Introduction: The tumor microenvironment (TME) consists of different types of cells and an extracellular matrix, of which mesenchymal stem cells (MSCs) are part of this microenvironment. Previous studies have shown that various factors in the TME including mesenchymal stem cells known as cancer-associated stem cells (CA-MSCs), cause low efficacy of immunotherapy, tumor progression, and relapse. These cells cause tumor cell growth, metastasis, angiogenesis, immune system escape, and drug resistance in the tumor environment. However, MSCs, MSC-derived membranes and MSC-derived exosomes can be used as carriers of chemotherapy drugs, oncolytic viruses, or therapeutic genes to precisely deliver cytotoxic agents to cancer sites. Therefore, MSCs can be considered as a promising source in tumor treatment.
Methods: Mesenchymal stem cells (MSCs), one of the most widespread cells in the human body, were first discovered in 1976 (1). In general, MSCs are known as pluripotent stem cells that can differentiate into adipocytes, chondrocytes, osteocytes, and other lineages (2). Also, they can adhere to plastic containers and multiply in laboratory conditions. These cells express CD73, CD90, and CD105 on their surface, but lack CD14, CD45, CD19, and HLA-DR. In addition to modulating the immune system, MSCs also repair damaged tissue. They migrate to the tissue through the chemokines that are released from the damaged tissue, and by differentiating into tissue-specific mature cells, they repair the damaged tissue (3).

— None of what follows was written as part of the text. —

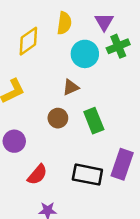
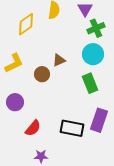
cyan circle: (85, 54) -> (93, 54), moved
brown circle: (58, 118) -> (42, 74), moved
green rectangle: (94, 121) -> (90, 83), moved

Today, cancer is known as the most common and deadly disease. Also, the role of MSCs in the initiation, growth, and metastasis of cancer has been proven (4). MSCs found in tumor tissue are called tumor-associated mesenchymal stem cells (TA-MSCs). Many studies have shown that TA-MSCs play a tumor-promoting role (5–7). But today, it has been shown that MSCs can have an anti-tumor effect despite the stimulating impact on tumor growth (8–10). Therefore, we decided to review the discoveries regarding MSC-based anticancer therapy.
Results: Review
Conclusion: Today, using MSCs for cancer treatment is one of the emerging attractive treatment options. TA-MSC cells in TME can affect tumor cells through direct cell-to-cell contact, MSC-derived exosomes and cytokines, or signaling pathways. According to recent studies, researchers believe that TA-MSC can be one of the main culprits in tumor progression. Therefore, tumor progression can be prevented by inhibiting the proliferation of TA-MSCs. 1) Reduction of factors effective in angiogenesis and proliferation that are released from MSC, 2) Inhibiting the release of chemokines that play a role in the tropism of MSCs to the tumor environment, and 3) Suppression of factors that cause drug resistance in tumor cells in combination with oncotherapy, can inhibit the development of tumor cells. MSCs containing anti-tumor drugs, oncolytic viruses, and suicide genes can also be used for tumor treatment by genetic engineering. Therefore, whether to use MSC as a therapeutic target or as a tool for tumor treatment is still debated.